In a world-first, a high-tech eye prosthesis developed by Stanford Medicine has restored vision in patients with advanced macular degeneration. Read on to learn about the device’s transformative potential.

In a groundbreaking medical advancement, a tiny wireless chip implanted in the eye and a pair of innovative glasses have restored partial vision to individuals suffering from an advanced form of age-related macular degeneration (AMD).

The results, achieved through a collaborative international clinical trial led by Stanford Medicine and published today in the New England Journal of Medicine, offer renewed hope to millions affected by this debilitating condition.

The clinical trial showed that 27 out of 32 participants regained their ability to read a year after receiving the PRIMA eye prosthesis. Digital enhancements offered by the device, such as zoom and higher contrast, allowed some participants to achieve reading acuity equivalent to 20/42 vision.

Caption: Left: Simulation of a patient’s vision with macular degeneration. Right: Simulation of the patient’s vision enhanced with the PRIMA eye prosthesis. 

Credit: Palankeen Lab/Stanford Medicine

The two-part PRIMA system, developed at Stanford Medicine, comprises a small camera mounted on a pair of glasses that captures and projects images via infrared light to a wireless chip implanted in the eye.

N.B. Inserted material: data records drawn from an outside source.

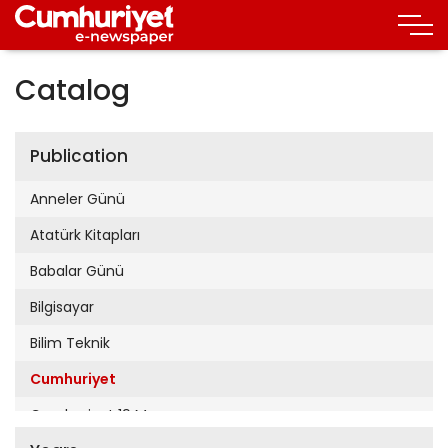
Catalog
Publication
Anneler Günü
Atatürk Kitapları
Babalar Günü
Bilgisayar
Bilim Teknik
Cumhuriyet
Cumhuriyet 19 Mayıs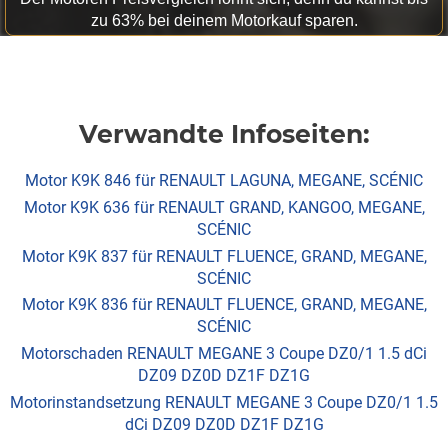
zu 63% bei deinem Motorkauf sparen.
Verwandte Infoseiten:
Motor K9K 846 für RENAULT LAGUNA, MEGANE, SCÉNIC
Motor K9K 636 für RENAULT GRAND, KANGOO, MEGANE,
SCÉNIC
Motor K9K 837 für RENAULT FLUENCE, GRAND, MEGANE,
SCÉNIC
Motor K9K 836 für RENAULT FLUENCE, GRAND, MEGANE,
SCÉNIC
Motorschaden RENAULT MEGANE 3 Coupe DZ0/1 1.5 dCi
DZ09 DZ0D DZ1F DZ1G
Motorinstandsetzung RENAULT MEGANE 3 Coupe DZ0/1 1.5
dCi DZ09 DZ0D DZ1F DZ1G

This chip converts the images into electrical stimulation, mimicking the function of natural photoreceptors damaged by AMD.

“All previous attempts to provide vision with prosthetic devices resulted in basically light sensitivity, not really form vision,” co-senior author Daniel Palanker, a professor of ophthalmology at Stanford University, said in a news release. “We are the first to provide form vision.”

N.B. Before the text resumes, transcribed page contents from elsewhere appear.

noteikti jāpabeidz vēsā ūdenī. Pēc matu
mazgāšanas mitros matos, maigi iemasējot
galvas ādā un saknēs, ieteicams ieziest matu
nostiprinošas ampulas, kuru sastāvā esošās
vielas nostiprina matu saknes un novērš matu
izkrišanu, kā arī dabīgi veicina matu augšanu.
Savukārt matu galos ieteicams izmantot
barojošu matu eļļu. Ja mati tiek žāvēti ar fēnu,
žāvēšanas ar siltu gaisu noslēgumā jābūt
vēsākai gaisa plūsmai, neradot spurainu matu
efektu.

Age-related macular degeneration, specifically its advanced form known as geographic atrophy, gradually destroys light-sensitive photoreceptors in the center of the retina. While most patients retain some peripheral vision, the PRIMA device leverages any preserved retinal neurons to relay information from the implant.

The 2-by-2-millimeter chip, implanted in the retina where photoreceptors have deteriorated, is sensitive to infrared light projected by the glasses. This ensures the prosthesis operates invisibly, preserving patients’ remaining natural vision.

“The fact that they see simultaneously prosthetic and peripheral vision is important because they can merge and use vision to its fullest,” Palanker added.

In the trial, which involved 38 patients over 60 with severe geographic atrophy, all participants began using the glasses four to five weeks post-implantation. Visual improvements were noted over several months of training, with 27 participants regaining reading ability and 26 demonstrating significant improvements in visual acuity.

One participant’s visual acuity improved by an impressive 12 lines on a standard eye chart. The device proved invaluable for daily tasks, such as reading books, food labels and subway signs. Two-thirds of the trial participants reported medium to high satisfaction with the prosthesis.

However, 19 participants experienced side effects, including ocular hypertension and retinal tears, which were resolved within two months.

The researchers plan to enhance the device further, aiming to provide grayscale to facilitate face recognition, another critical need expressed by patients.

“Number one on the patients’ wish list is reading, but number two, very close behind, is face recognition,” added Palanker.

Future iterations of the PRIMA chip could feature smaller pixels, offering higher resolution and the potential for vision close to 20/20 with electronic zoom. New trials are planned to explore the prosthesis’s effectiveness in other types of blindness caused by photoreceptor loss.

“This is the first version of the chip, and resolution is relatively low,” Palanker added. “The next generation of the chip, with smaller pixels, will have better resolution and be paired with sleeker-looking glasses.”

José-Alain Sahel, a professor of ophthalmology at the University of Pittsburgh School of Medicine, is the other co-senior author of the study. Frank Holz, a professor of ophthalmology at the University of Bonn in Germany, is the lead author.